BEGIN SUPPLIED RECORDS
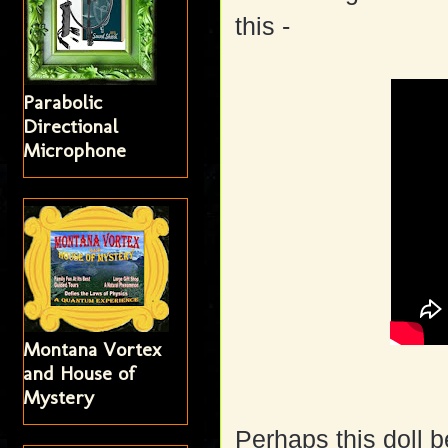
this -
Parabolic
Directional
Microphone
Montana Vortex
and House of
Mystery
Perhaps this doll b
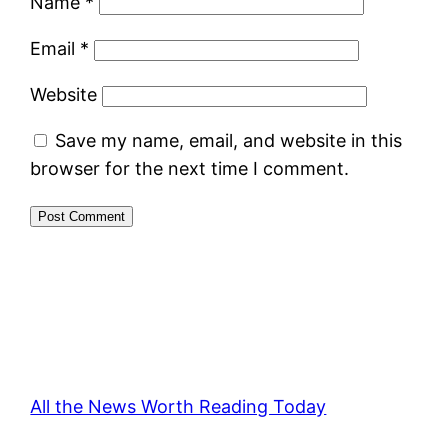
Name
*
Email
*
Website
Save my name, email, and website in this
browser for the next time I comment.
All the News Worth Reading Today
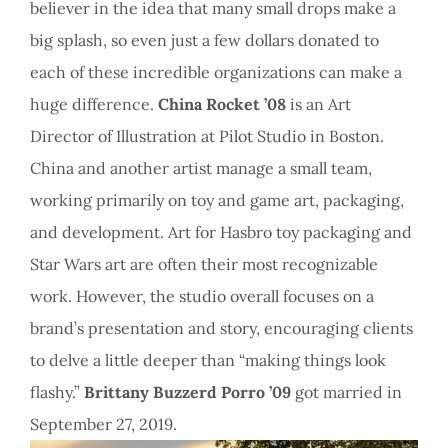
believer in the idea that many small drops make a
big splash, so even just a few dollars donated to
each of these incredible organizations can make a
huge difference.
China Rocket ’08
is an Art
Director of Illustration at Pilot Studio in Boston.
China and another artist manage a small team,
working primarily on toy and game art, packaging,
and development. Art for Hasbro toy packaging and
Star Wars art are often their most recognizable
work. However, the studio overall focuses on a
brand’s presentation and story, encouraging clients
to delve a little deeper than “making things look
flashy.”
Brittany Buzzerd Porro ’09
got married in
September 27, 2019.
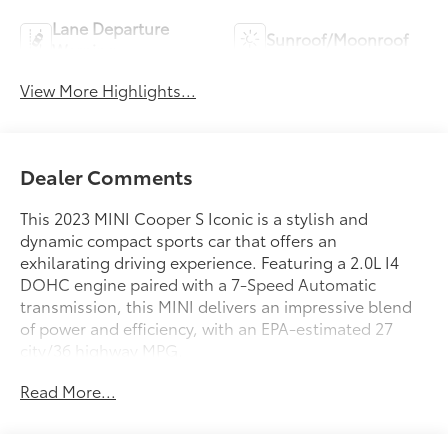
Lane Departure
Sunroof/Moonroof
Warning
View More Highlights...
Dealer Comments
This 2023 MINI Cooper S Iconic is a stylish and
dynamic compact sports car that offers an
exhilarating driving experience. Featuring a 2.0L I4
DOHC engine paired with a 7-Speed Automatic
transmission, this MINI delivers an impressive blend
of power and efficiency, with an EPA-estimated 27
city/36 highway MPG.
Read More...
- HEATED STEERING WHEEL
- ICONIC TRIM 2.0 with Piano Black Exterior Trim,
Included Content 1, Parking Assistant, MINI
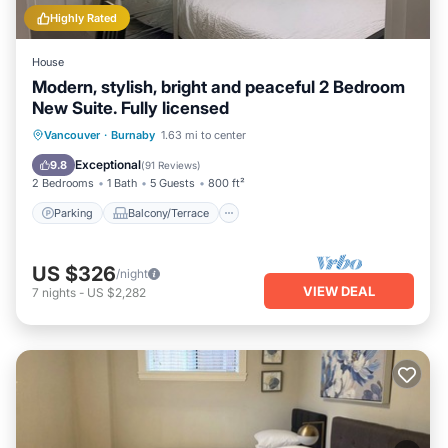
Highly Rated
House
Modern, stylish, bright and peaceful 2 Bedroom
New Suite. Fully licensed
Parking
Balcony/Terrace
Kitchen
Vancouver
·
Burnaby
1.63 mi to center
Air Conditioner
Exceptional
9.8
(
91 Reviews
)
2 Bedrooms
1 Bath
5 Guests
800 ft²
Parking
Balcony/Terrace
US $326
/night
VIEW DEAL
7
nights
-
US $2,282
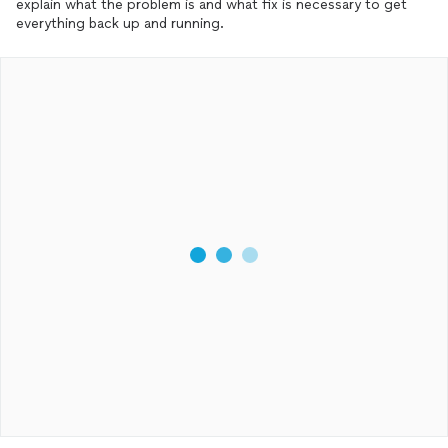
explain what the problem is and what fix is necessary to get
everything back up and running.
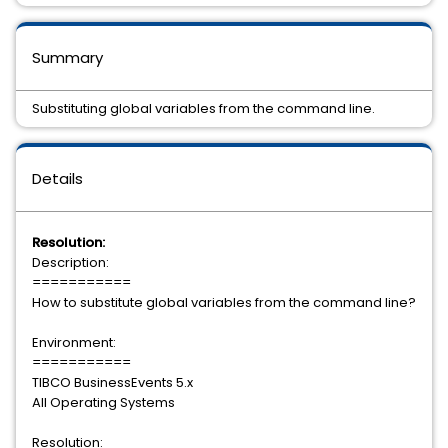
Summary
Substituting global variables from the command line.
Details
Resolution:
Description:
===========
How to substitute global variables from the command line?
Environment:
===========
TIBCO BusinessEvents 5.x
All Operating Systems
Resolution:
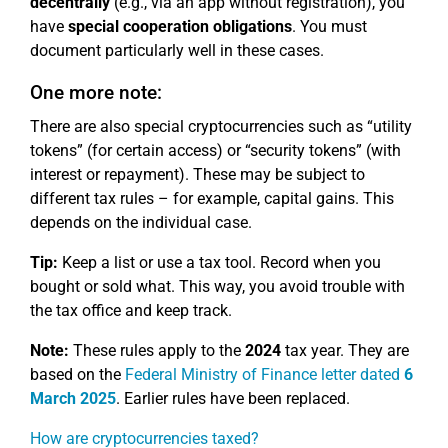
decentrally
(e.g., via an app without registration), you
have
special cooperation obligations
. You must
document particularly well in these cases.
One more note:
There are also special cryptocurrencies such as “utility
tokens” (for certain access) or “security tokens” (with
interest or repayment). These may be subject to
different tax rules – for example, capital gains. This
depends on the individual case.
Tip:
Keep a list or use a tax tool. Record when you
bought or sold what. This way, you avoid trouble with
the tax office and keep track.
Note:
These rules apply to the
2024
tax year. They are
based on the
Federal Ministry of Finance letter dated
6
March 2025
. Earlier rules have been replaced.
How are cryptocurrencies taxed?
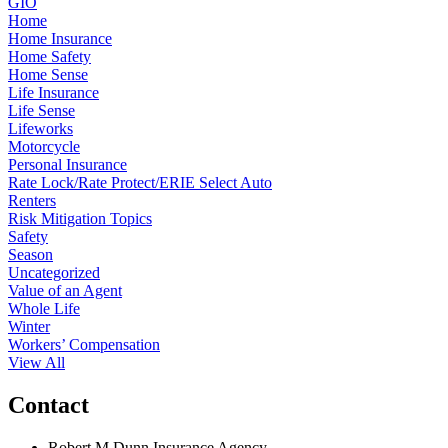
GIO
Home
Home Insurance
Home Safety
Home Sense
Life Insurance
Life Sense
Lifeworks
Motorcycle
Personal Insurance
Rate Lock/Rate Protect/ERIE Select Auto
Renters
Risk Mitigation Topics
Safety
Season
Uncategorized
Value of an Agent
Whole Life
Winter
Workers’ Compensation
View All
Contact
Robert M Dunn Insurance Agency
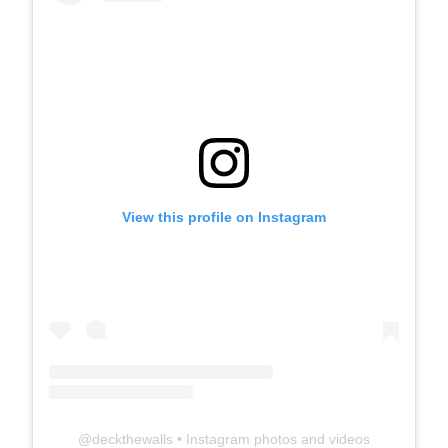
View this profile on Instagram
@
deckthewalls
• Instagram photos and videos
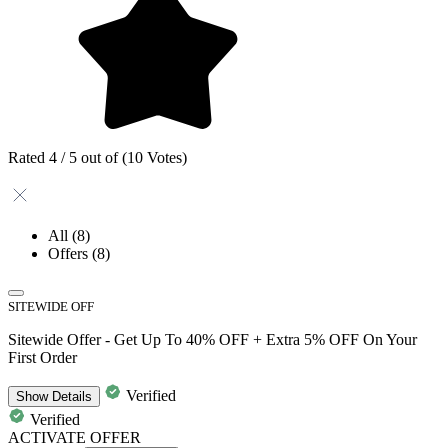
Rated 4 / 5 out of (10 Votes)
All
(8)
Offers
(8)
SITEWIDE OFF
Sitewide Offer - Get Up To 40% OFF + Extra 5% OFF On Your
First Order
Verified
Show
Details
Verified
ACTIVATE OFFER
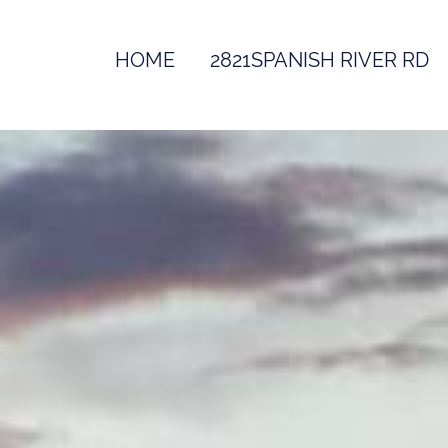
HOME
2821SPANISH RIVER RD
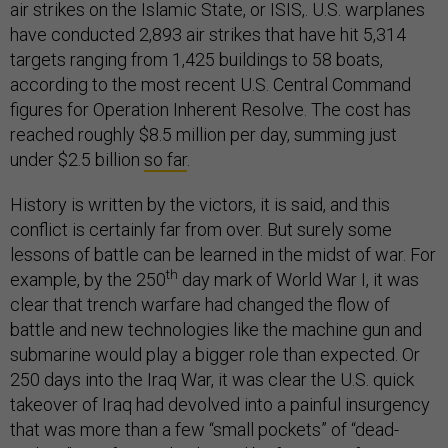
air strikes on the Islamic State, or ISIS,. U.S. warplanes
have conducted 2,893 air strikes that have hit 5,314
targets ranging from 1,425 buildings to 58 boats,
according to the most recent U.S. Central Command
figures for Operation Inherent Resolve. The cost has
reached roughly $8.5 million per day, summing just
under $2.5 billion
so far
.
History is written by the victors, it is said, and this
conflict is certainly far from over. But surely some
lessons of battle can be learned in the midst of war. For
th
example, by the 250
day mark of World War I, it was
clear that trench warfare had changed the flow of
battle and new technologies like the machine gun and
submarine would play a bigger role than expected. Or
250 days into the Iraq War, it was clear the U.S. quick
takeover of Iraq had devolved into a painful insurgency
that was more than a few “small pockets” of “dead-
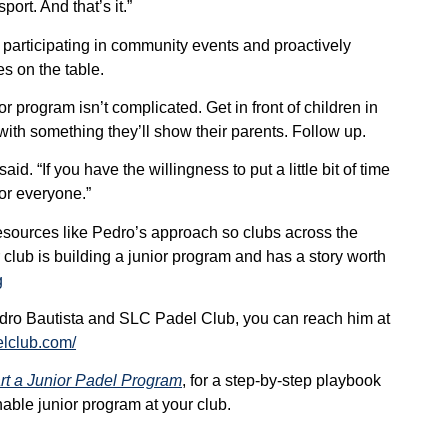
ort. And that’s it.”
 participating in community events and proactively
es on the table.
or program isn’t complicated. Get in front of children in
ith something they’ll show their parents. Follow up.
said. “If you have the willingness to put a little bit of time
 for everyone.”
sources like Pedro’s approach so clubs across the
 club is building a junior program and has a story worth
g
Pedro Bautista and SLC Padel Club, you can reach him at
elclub.com/
rt a Junior Padel Program
, for a step-by-step playbook
able junior program at your club.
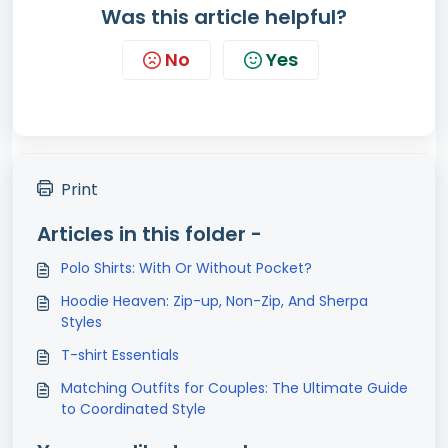
Was this article helpful?
No
Yes
Print
Articles in this folder -
Polo Shirts: With Or Without Pocket?
Hoodie Heaven: Zip-up, Non-Zip, And Sherpa
Styles
T-shirt Essentials
Matching Outfits for Couples: The Ultimate Guide
to Coordinated Style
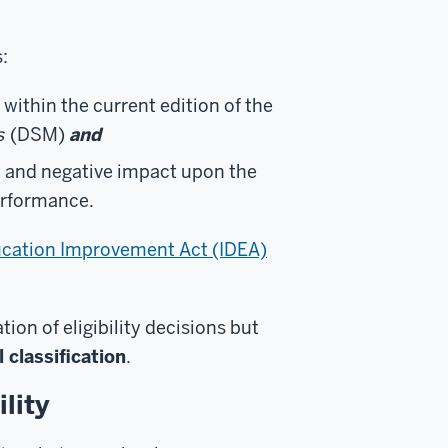
:
 within the current edition of the
s
(DSM)
and
t and negative impact upon the
erformance.
Education Improvement Act (IDEA)
on of eligibility decisions but
 classification
.
lity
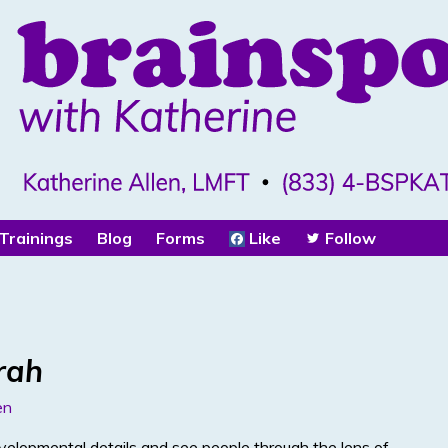
Trainings
Blog
Forms
Like
Follow
rah
en
velopmental details and see people through the lens of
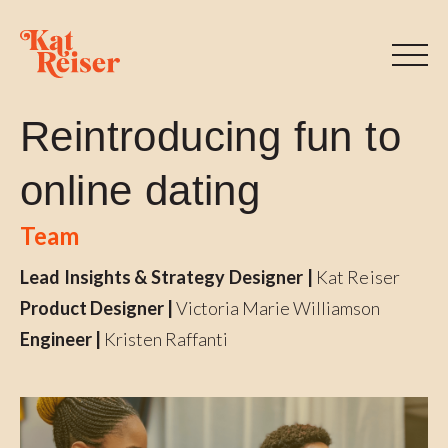
Reintroducing fun to
online dating
Team
Lead Insights & Strategy Designer |
Kat Reiser
Product Designer |
Victoria Marie Williamson
Engineer |
Kristen Raffanti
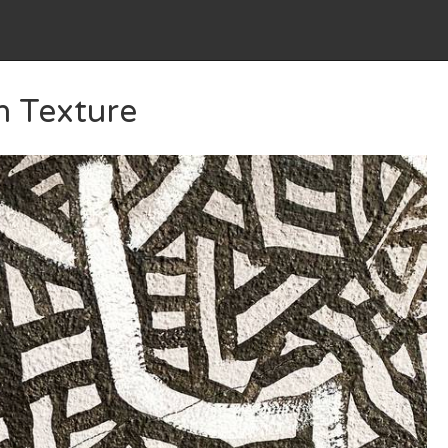
n Texture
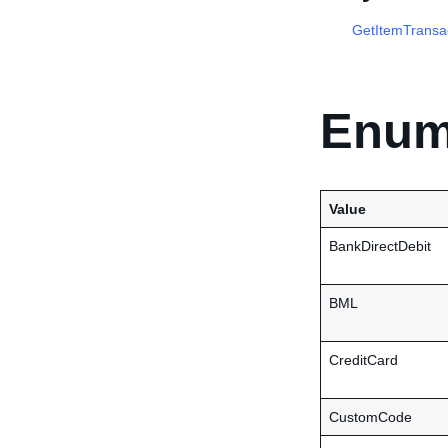
GetItemTransa
Enum
Value
BankDirectDebit
BML
CreditCard
CustomCode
END SUPPLIED RECORDS
▶ **REQUIREMENT**: Repeat the records above exactly, leaving out the pictures.

▶ **COMPLETED EXERCISE**:
this -
Parabolic
Directional
Microphone
Montana Vortex
and House of
Mystery
Perhaps this doll b
Name
*
Email
*
Website
Save my name, email, and website in this
browser for the next time I comment.
All the News Worth Reading Today
believer in the idea that many small drops make a
big splash, so even just a few dollars donated to
each of these incredible organizations can make a
huge difference.
China Rocket ’08
is an Art
Director of Illustration at Pilot Studio in Boston.
China and another artist manage a small team,
working primarily on toy and game art, packaging,
and development. Art for Hasbro toy packaging and
Star Wars art are often their most recognizable
work. However, the studio overall focuses on a
brand’s presentation and story, encouraging clients
to delve a little deeper than “making things look
flashy.”
Brittany Buzzerd Porro ’09
got married in
September 27, 2019.
Lane Departure
Sunroof/Moonroof
Warning
View More Highlights...
Dealer Comments
This 2023 MINI Cooper S Iconic is a stylish and
dynamic compact sports car that offers an
exhilarating driving experience. Featuring a 2.0L I4
DOHC engine paired with a 7-Speed Automatic
transmission, this MINI delivers an impressive blend
of power and efficiency, with an EPA-estimated 27
city/36 highway MPG.
Read More...
- HEATED STEERING WHEEL
- ICONIC TRIM 2.0 with Piano Black Exterior Trim,
Included Content 1, Parking Assistant, MINI
Highly Rated
House
Modern, stylish, bright and peaceful 2 Bedroom
New Suite. Fully licensed
Parking
Balcony/Terrace
Kitchen
Vancouver
·
Burnaby
1.63 mi to center
Air Conditioner
Exceptional
9.8
(
91 Reviews
)
2 Bedrooms
1 Bath
5 Guests
800 ft²
Parking
Balcony/Terrace
US $326
/night
VIEW DEAL
7
nights
-
US $2,282
explain what the problem is and what fix is necessary to get
everything back up and running.
Summary
Substituting global variables from the command line.
Details
Resolution:
Description:
===========
How to substitute global variables from the command line?
Environment:
===========
TIBCO BusinessEvents 5.x
All Operating Systems
Resolution:
decentrally
(e.g., via an app without registration), you
have
special cooperation obligations
. You must
document particularly well in these cases.
One more note:
There are also special cryptocurrencies such as “utility
tokens” (for certain access) or “security tokens” (with
interest or repayment). These may be subject to
different tax rules – for example, capital gains. This
depends on the individual case.
Tip:
Keep a list or use a tax tool. Record when you
bought or sold what. This way, you avoid trouble with
the tax office and keep track.
Note:
These rules apply to the
2024
tax year. They are
based on the
Federal Ministry of Finance letter dated
6
March 2025
. Earlier rules have been replaced.
How are cryptocurrencies taxed?
GIO
Home
Home Insurance
Home Safety
Home Sense
Life Insurance
Life Sense
Lifeworks
Motorcycle
Personal Insurance
Rate Lock/Rate Protect/ERIE Select Auto
Renters
Risk Mitigation Topics
Safety
Season
Uncategorized
Value of an Agent
Whole Life
Winter
Workers’ Compensation
View All
Contact
Robert M Dunn Insurance Agency
View this profile on Instagram
@
deckthewalls
• Instagram photos and videos
Rated 4 / 5 out of (10 Votes)
All
(8)
Offers
(8)
SITEWIDE OFF
Sitewide Offer - Get Up To 40% OFF + Extra 5% OFF On Your
First Order
Verified
Show
Details
Verified
ACTIVATE OFFER
HOME
2821SPANISH RIVER RD
air strikes on the Islamic State, or ISIS,. U.S. warplanes
have conducted 2,893 air strikes that have hit 5,314
targets ranging from 1,425 buildings to 58 boats,
according to the most recent U.S. Central Command
figures for Operation Inherent Resolve. The cost has
reached roughly $8.5 million per day, summing just
under $2.5 billion
so far
.
History is written by the victors, it is said, and this
conflict is certainly far from over. But surely some
lessons of battle can be learned in the midst of war. For
th
example, by the 250
day mark of World War I, it was
clear that trench warfare had changed the flow of
battle and new technologies like the machine gun and
submarine would play a bigger role than expected. Or
250 days into the Iraq War, it was clear the U.S. quick
takeover of Iraq had devolved into a painful insurgency
that was more than a few “small pockets” of “dead-
ort. And that’s it.”
 participating in community events and proactively
es on the table.
or program isn’t complicated. Get in front of children in
ith something they’ll show their parents. Follow up.
said. “If you have the willingness to put a little bit of time
 for everyone.”
sources like Pedro’s approach so clubs across the
 club is building a junior program and has a story worth
g
Pedro Bautista and SLC Padel Club, you can reach him at
elclub.com/
rt a Junior Padel Program
, for a step-by-step playbook
able junior program at your club.
Was this article helpful?
No
Yes
Print
Articles in this folder -
Polo Shirts: With Or Without Pocket?
Hoodie Heaven: Zip-up, Non-Zip, And Sherpa
Styles
T-shirt Essentials
Matching Outfits for Couples: The Ultimate Guide
to Coordinated Style
:
 within the current edition of the
s
(DSM)
and
t and negative impact upon the
erformance.
Education Improvement Act (IDEA)
on of eligibility decisions but
 classification
.
lity
Trainings
Blog
Forms
Like
Follow
rah
en
velopmental details and see people through the lens of
Reintroducing fun to
online dating
Team
Lead Insights & Strategy Designer |
Kat Reiser
Product Designer |
Victoria Marie Williamson
Engineer |
Kristen Raffanti
n Texture
GetItemTransa
Enum
Value
BankDirectDebit
BML
CreditCard
CustomCode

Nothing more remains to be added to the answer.